(Stored items from a collection)
════════════════════
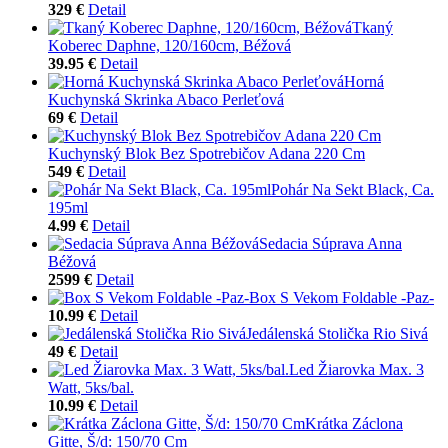
329 €
Detail
Tkaný
Koberec Daphne, 120/160cm, Béžová
39.95 €
Detail
Horná
Kuchynská Skrinka Abaco Perleťová
69 €
Detail
Kuchynský Blok Bez Spotrebičov Adana 220 Cm
549 €
Detail
Pohár Na Sekt Black, Ca.
195ml
4.99 €
Detail
Sedacia Súprava Anna
Béžová
2599 €
Detail
Box S Vekom Foldable -Paz-
10.99 €
Detail
Jedálenská Stolička Rio Sivá
49 €
Detail
Led Žiarovka Max. 3
Watt, 5ks/bal.
10.99 €
Detail
Krátka Záclona
Gitte, Š/d: 150/70 Cm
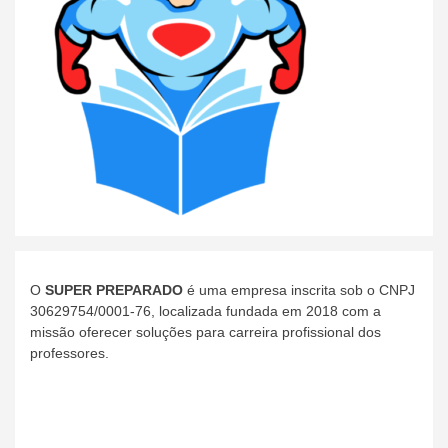
O
SUPER PREPARADO
é uma empresa inscrita sob o CNPJ
30629754/0001-76, localizada fundada em 2018 com a
missão oferecer soluções para carreira profissional dos
professores.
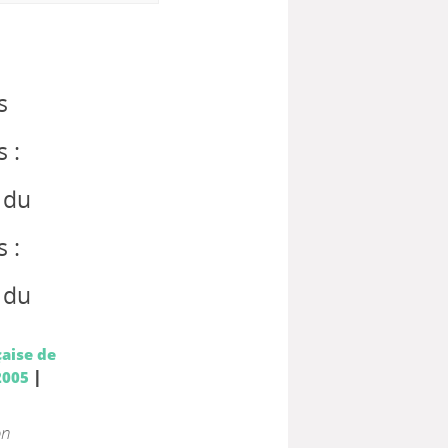
s
 :
 du
 :
 du
aise de
|
2005
on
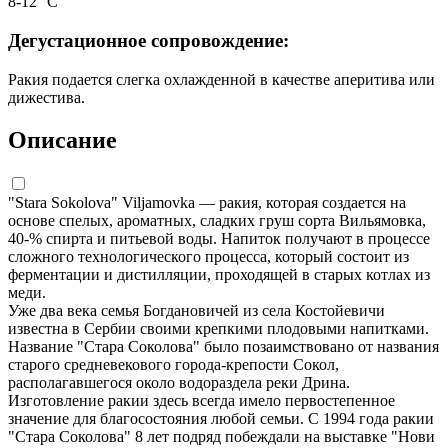
8-12 °C
Дегустационное сопровождение:
Ракия подается слегка охлажденной в качестве аперитива или
дижестива.
Описание
"Stara Sokolova" Viljamovka — ракия, которая создается на
основе спелых, ароматных, сладких груш сорта Вильямовка,
40-% спирта и питьевой воды. Напиток получают в процессе
сложного технологического процесса, который состоит из
ферментации и дистилляции, проходящей в старых котлах из
меди.
Уже два века семья Богдановичей из села Костойевичи
известна в Сербии своими крепкими плодовыми напитками.
Название "Стара Соколова" было позаимствовано от названия
старого средневекового города-крепости Сокол,
располагавшегося около водораздела реки Дрина.
Изготовление ракии здесь всегда имело первостепенное
значение для благосостояния любой семьи. С 1994 года ракии
"Стара Соколова" 8 лет подряд побеждали на выставке "Нови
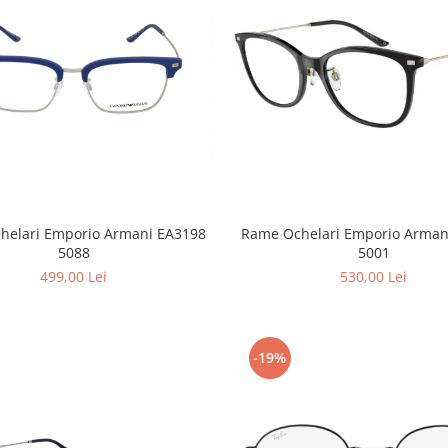
helari Emporio Armani EA3198
Rame Ochelari Emporio Arman
5088
5001
499,00 Lei
530,00 Lei
-19%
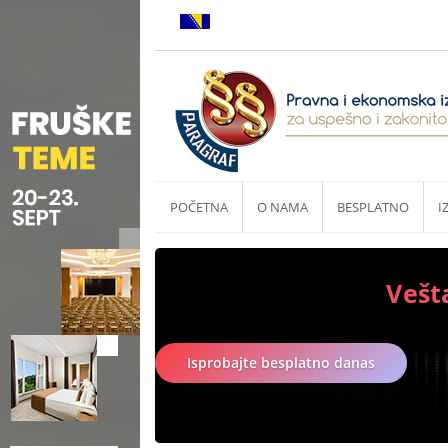
POČETNA
O NAMA
BESPLATNO
I
Vešt
Isprobajte besplatno danas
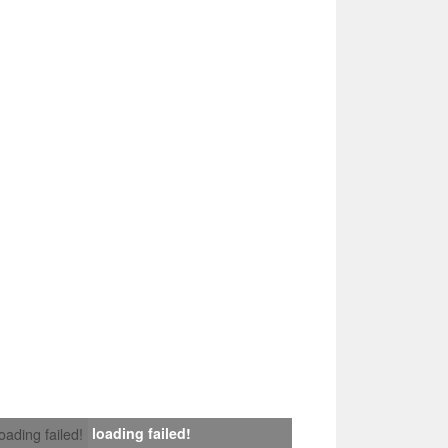
loading failed!
loading failed!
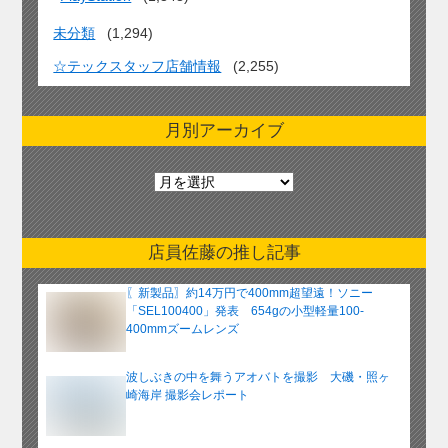
未分類
(1,294)
☆テックスタッフ店舗情報
(2,255)
月別アーカイブ
月
別
ア
ー
店員佐藤の推し記事
カ
イ
〖新製品〗約14万円で400mm超望遠！ソニー
ブ
「SEL100400」発表 654gの小型軽量100-
400mmズームレンズ
波しぶきの中を舞うアオバトを撮影 大磯・照ヶ
崎海岸 撮影会レポート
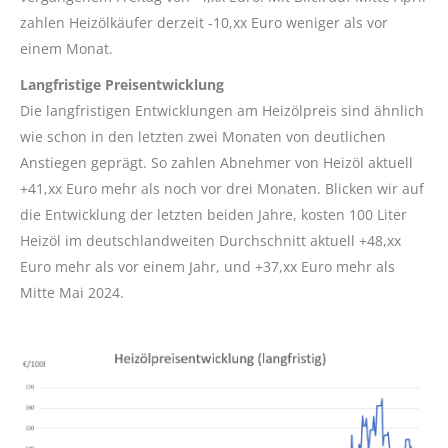
zahlen Heizölkäufer derzeit -10,xx Euro weniger als vor
einem Monat.
Langfristige Preisentwicklung
Die langfristigen Entwicklungen am Heizölpreis sind ähnlich
wie schon in den letzten zwei Monaten von deutlichen
Anstiegen geprägt. So zahlen Abnehmer von Heizöl aktuell
+41,xx Euro mehr als noch vor drei Monaten. Blicken wir auf
die Entwicklung der letzten beiden Jahre, kosten 100 Liter
Heizöl im deutschlandweiten Durchschnitt aktuell +48,xx
Euro mehr als vor einem Jahr, und +37,xx Euro mehr als
Mitte Mai 2024.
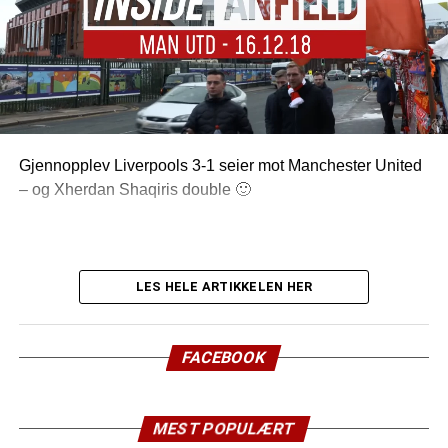
Gjennopplev Liverpools 3-1 seier mot Manchester United
– og Xherdan Shaqiris double 🙂
LES HELE ARTIKKELEN HER
FACEBOOK
MEST POPULÆRT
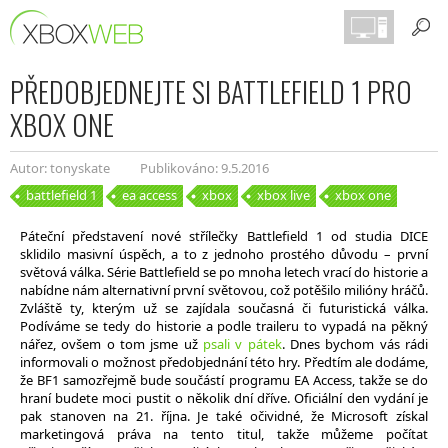
PŘEDOBJEDNEJTE SI BATTLEFIELD 1 PRO
XBOX ONE
Autor: tonyskate
Publikováno: 9.5.2016
battlefield 1
ea access
xbox
xbox live
xbox one
Páteční představení nové střílečky Battlefield 1 od studia DICE
sklidilo masivní úspěch, a to z jednoho prostého důvodu – první
světová válka. Série Battlefield se po mnoha letech vrací do historie a
nabídne nám alternativní první světovou, což potěšilo milióny hráčů.
Zvláště ty, kterým už se zajídala současná či futuristická válka.
Podíváme se tedy do historie a podle traileru to vypadá na pěkný
nářez, ovšem o tom jsme už
psali v pátek
. Dnes bychom vás rádi
informovali o možnost předobjednání této hry. Předtím ale dodáme,
že BF1 samozřejmě bude součástí programu EA Access, takže se do
hraní budete moci pustit o několik dní dříve. Oficiální den vydání je
pak stanoven na 21. října. Je také očividné, že Microsoft získal
marketingová práva na tento titul, takže můžeme počítat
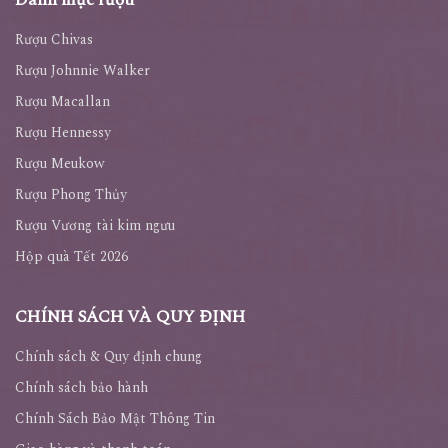
Danh mục rượu
Rượu Chivas
Rượu Johnnie Walker
Rượu Macallan
Rượu Hennessy
Rượu Meukow
Rượu Phong Thủy
Rượu Vương tài kim ngưu
Hộp quà Tết 2026
CHÍNH SÁCH VÀ QUY ĐỊNH
Chính sách & Quy định chung
Chính sách bảo hành
Chính Sách Bảo Mật Thông Tin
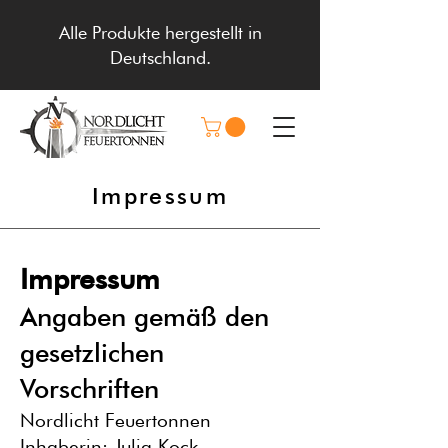
Alle Produkte hergestellt in
Deutschland.
Impressum
Impressum
Angaben gemäß den
gesetzlichen
Vorschriften
Nordlicht Feuertonnen
Inhaberin: Julia Kock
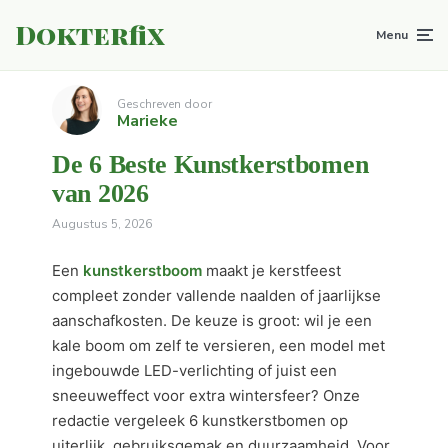
Dokterfix
Menu
Geschreven door
Marieke
De 6 Beste Kunstkerstbomen
van 2026
Augustus 5, 2026
Een
kunstkerstboom
maakt je kerstfeest
compleet zonder vallende naalden of jaarlijkse
aanschafkosten. De keuze is groot: wil je een
kale boom om zelf te versieren, een model met
ingebouwde LED-verlichting of juist een
sneeuweffect voor extra wintersfeer? Onze
redactie vergeleek 6 kunstkerstbomen op
uiterlijk, gebruiksgemak en duurzaamheid. Voor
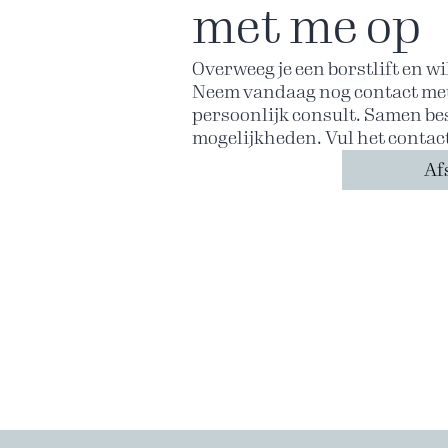
met me op
Overweeg je een borstlift en wi
Neem vandaag nog contact met
persoonlijk consult. Samen be
mogelijkheden. Vul het contac
Af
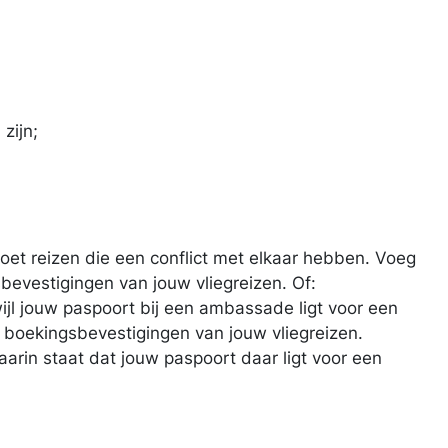
zijn;
moet reizen die een conflict met elkaar hebben. Voeg
bevestigingen van jouw vliegreizen. Of:
rwijl jouw paspoort bij een ambassade ligt voor een
 boekingsbevestigingen van jouw vliegreizen.
rin staat dat jouw paspoort daar ligt voor een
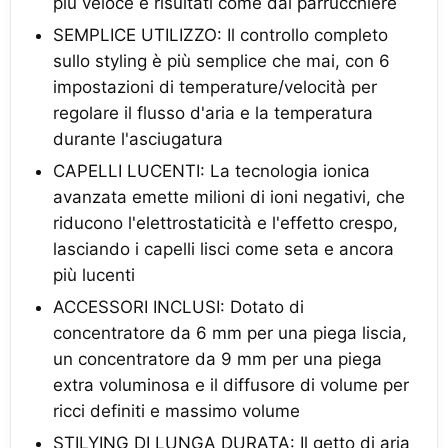
più veloce e risultati come dal parrucchiere
SEMPLICE UTILIZZO: Il controllo completo
sullo styling è più semplice che mai, con 6
impostazioni di temperature/velocità per
regolare il flusso d'aria e la temperatura
durante l'asciugatura
CAPELLI LUCENTI: La tecnologia ionica
avanzata emette milioni di ioni negativi, che
riducono l'elettrostaticità e l'effetto crespo,
lasciando i capelli lisci come seta e ancora
più lucenti
ACCESSORI INCLUSI: Dotato di
concentratore da 6 mm per una piega liscia,
un concentratore da 9 mm per una piega
extra voluminosa e il diffusore di volume per
ricci definiti e massimo volume
STILYING DI LUNGA DURATA: Il getto di aria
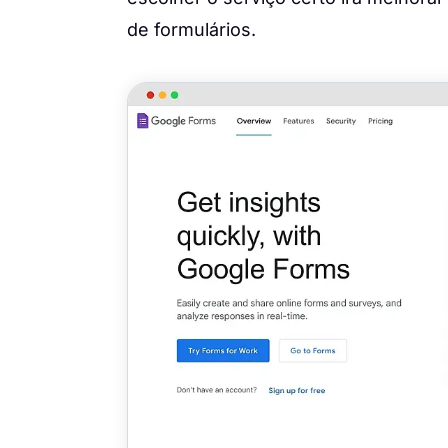
de formulários.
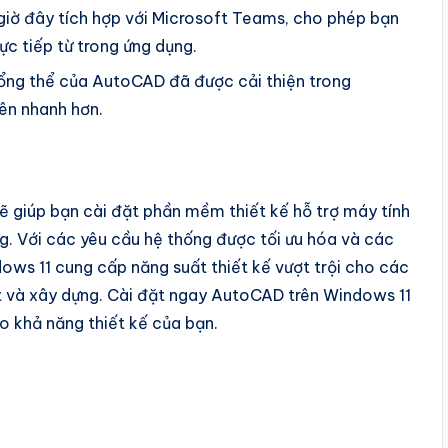
ờ đây tích hợp với Microsoft Teams, cho phép bạn
ực tiếp từ trong ứng dụng.
ổng thể của AutoCAD đã được cải thiện trong
nên nhanh hơn.
ẽ giúp bạn cài đặt phần mềm thiết kế hỗ trợ máy tính
. Với các yêu cầu hệ thống được tối ưu hóa và các
ows 11 cung cấp năng suất thiết kế vượt trội cho các
huật và xây dựng. Cài đặt ngay AutoCAD trên Windows 11
o khả năng thiết kế của bạn.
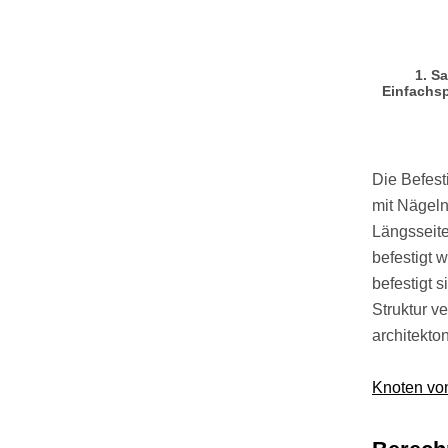
1. S
Einfachsp
Die Befest
mit Nägeln
Längsseite
befestigt 
befestigt 
Struktur v
architekto
Knoten vo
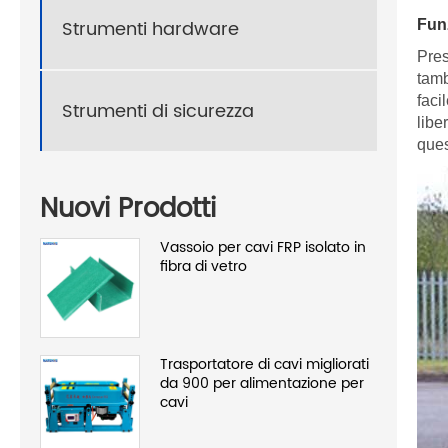
Strumenti hardware
Fun
Pres
tamb
faci
Strumenti di sicurezza
libe
ques
Nuovi Prodotti
Vassoio per cavi FRP isolato in
fibra di vetro
Trasportatore di cavi migliorati
da 900 per alimentazione per
cavi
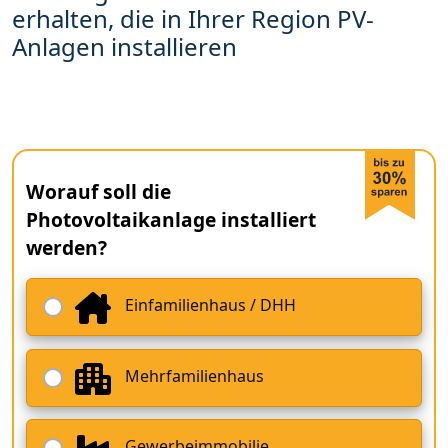
erhalten, die in Ihrer Region PV-
Anlagen installieren
Worauf soll die
Photovoltaikanlage installiert
werden?
Einfamilienhaus / DHH
Mehrfamilienhaus
Gewerbeimmobilie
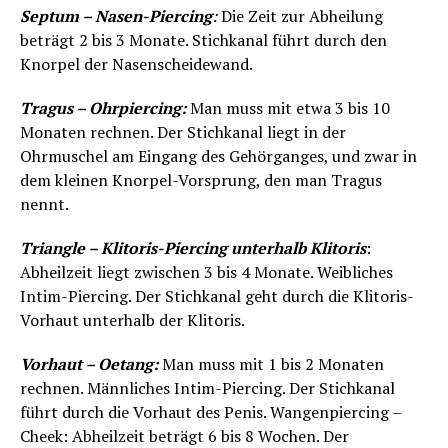
Septum – Nasen-Piercing
:
Die Zeit zur Abheilung
beträgt 2 bis 3 Monate. Stichkanal führt durch den
Knorpel der Nasenscheidewand.
Tragus – Ohrpiercing:
Man muss mit etwa 3 bis 10
Monaten rechnen. Der Stichkanal liegt in der
Ohrmuschel am Eingang des Gehörganges, und zwar in
dem kleinen Knorpel-Vorsprung, den man Tragus
nennt.
Triangle – Klitoris-Piercing unterhalb Klitoris
:
Abheilzeit liegt zwischen 3 bis 4 Monate. Weibliches
Intim-Piercing. Der Stichkanal geht durch die Klitoris-
Vorhaut unterhalb der Klitoris.
Vorhaut – Oetang:
Man muss mit 1 bis 2 Monaten
rechnen. Männliches Intim-Piercing. Der Stichkanal
führt durch die Vorhaut des Penis. Wangenpiercing –
Cheek: Abheilzeit beträgt 6 bis 8 Wochen. Der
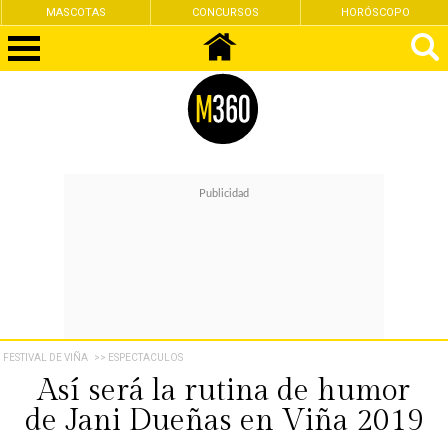
CONCURSOS
HORÓSCOPO
FEMINISMO
FESTIVAL DE VIÑA
>> ESPECTACULOS
Así será la rutina de humor
de Jani Dueñas en Viña 2019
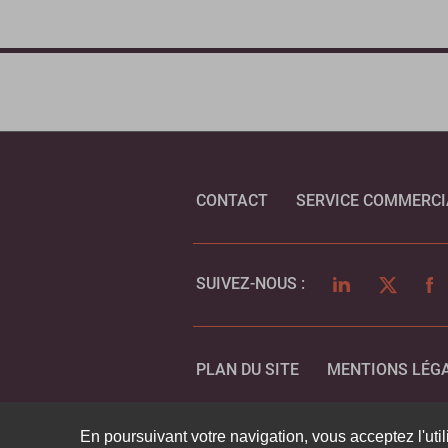
CONTACT
SERVICE COMMERCI
LINKEDIN
TWITTER
FA
SUIVEZ-NOUS :
PLAN DU SITE
MENTIONS LÉG
En poursuivant votre navigation, vous acceptez l'util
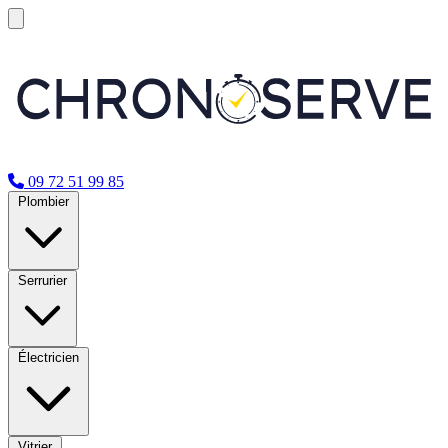
09 72 51 99 85
Plombier
Serrurier
Électricien
Vitrier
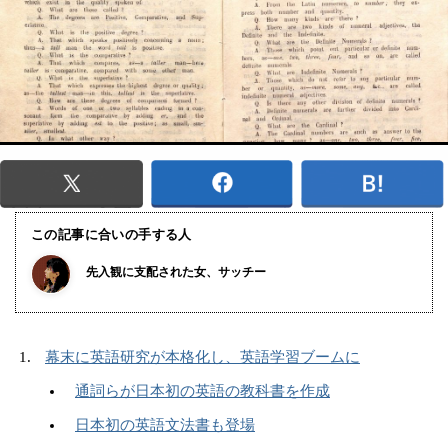
この記事に合いの手する人
先入観に支配された女、サッチー
幕末に英語研究が本格化し、英語学習ブームに
通詞らが日本初の英語の教科書を作成
日本初の英語文法書も登場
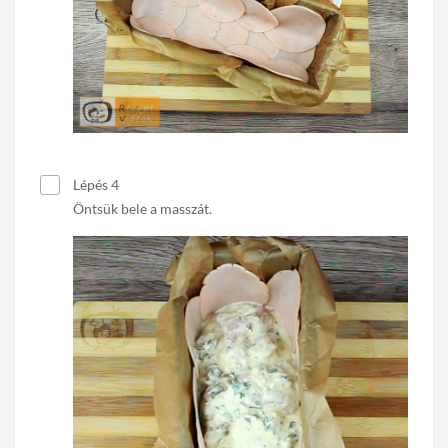
Lépés 4
Öntsük bele a masszát.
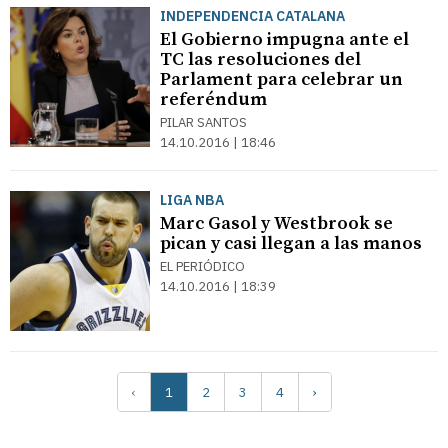
INDEPENDENCIA CATALANA
El Gobierno impugna ante el
TC las resoluciones del
Parlament para celebrar un
referéndum
PILAR SANTOS
14.10.2016 | 18:46
LIGA NBA
Marc Gasol y Westbrook se
pican y casi llegan a las manos
EL PERIÓDICO
14.10.2016 | 18:39
‹
1
2
3
4
›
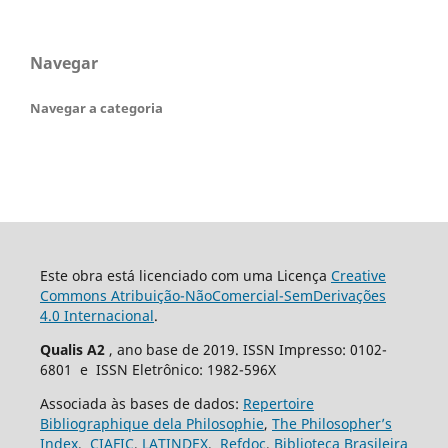
Navegar
Navegar a categoria
Este obra está licenciado com uma Licença
Creative
Commons Atribuição-NãoComercial-SemDerivações
4.0 Internacional
.
Qualis A2
, ano base de 2019. ISSN Impresso: 0102-
6801 e ISSN Eletrônico: 1982-596X
Associada às bases de dados:
Repertoire
Bibliographique dela Philosophie
,
The Philosopher’s
Index
,
CIAFIC
,
LATINDEX
,
Refdoc
,
Biblioteca Brasileira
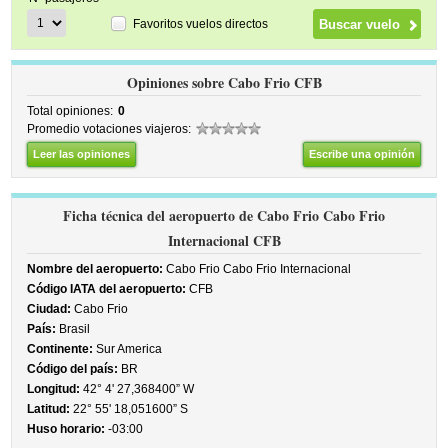
Favoritos vuelos directos
Opiniones sobre Cabo Frio CFB
Total opiniones:
0
Promedio votaciones viajeros:
Leer las opiniones
Escribe una opinión
Ficha técnica del aeropuerto de Cabo Frio Cabo Frio
Internacional CFB
Nombre del aeropuerto:
Cabo Frio Cabo Frio Internacional
Código IATA del aeropuerto:
CFB
Ciudad:
Cabo Frio
País:
Brasil
Continente:
Sur America
Código del país:
BR
Longitud:
42° 4' 27,368400” W
Latitud:
22° 55' 18,051600” S
Huso horario:
-03:00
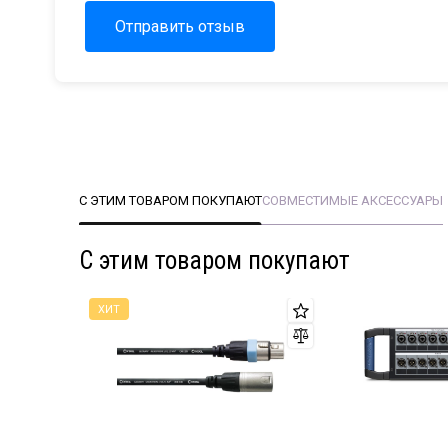
Отправить отзыв
С ЭТИМ ТОВАРОМ ПОКУПАЮТ
СОВМЕСТИМЫЕ АКСЕССУАРЫ
С этим товаром покупают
════════════════════
- Work request:
Nothing but the lines above, starting at the line that contains "PLAN DU SITE" and ending at the line that contains "Biblioteca Brasileira", should be given again, exactly and without the pictures.

- Solution:
PLAN DU SITE
MENTIONS LÉG
En poursuivant votre navigation, vous acceptez l'util
09 72 51 99 85
Plombier
Serrurier
Électricien
Vitrier
この記事に合いの手する人
先入観に支配された女、サッチー
幕末に英語研究が本格化し、英語学習ブームに
通詞らが日本初の英語の教科書を作成
日本初の英語文法書も登場
Lépés 4
Öntsük bele a masszát.
INDEPENDENCIA CATALANA
El Gobierno impugna ante el
TC las resoluciones del
Parlament para celebrar un
referéndum
PILAR SANTOS
14.10.2016 | 18:46
LIGA NBA
Marc Gasol y Westbrook se
pican y casi llegan a las manos
EL PERIÓDICO
14.10.2016 | 18:39
‹
1
2
3
4
›
Navegar
Navegar a categoria
Este obra está licenciado com uma Licença
Creative
Commons Atribuição-NãoComercial-SemDerivações
4.0 Internacional
.
Qualis A2
, ano base de 2019. ISSN Impresso: 0102-
6801 e ISSN Eletrônico: 1982-596X
Associada às bases de dados:
Repertoire
Bibliographique dela Philosophie
,
The Philosopher’s
Index
,
CIAFIC
,
LATINDEX
,
Refdoc
,
Biblioteca Brasileira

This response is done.